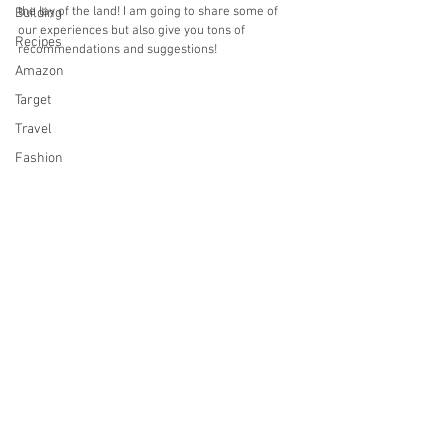
the lay of the land! I am going to share some of 
Building
our experiences but also give you tons of 
Recipes
recommendations and suggestions!
Amazon
Target
Travel
Fashion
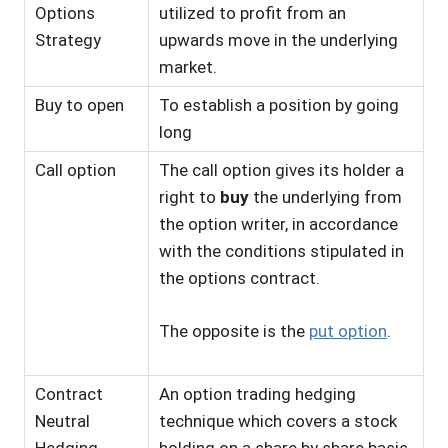
Options
utilized to profit from an
Strategy
upwards move in the underlying
market.
Buy to open
To establish a position by going
long
Call option
The call option gives its holder a
right to
buy
the underlying from
the option writer, in accordance
with the conditions stipulated in
the options contract.
The opposite is the
put option
.
Contract
An option trading hedging
Neutral
technique which covers a stock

◆ EXERCISE REQUIREMENTS
What is needed is an exact retyping of every line from the one containing "The call option gives its holder a" through the final line of the entries, and only those lines.

◆ COMPLETED EXERCISE
The call option gives its holder a
right to
buy
the underlying from
the option writer, in accordance
with the conditions stipulated in
the options contract.
The opposite is the
put option
.
Contract
An option trading hedging
Neutral
technique which covers a stock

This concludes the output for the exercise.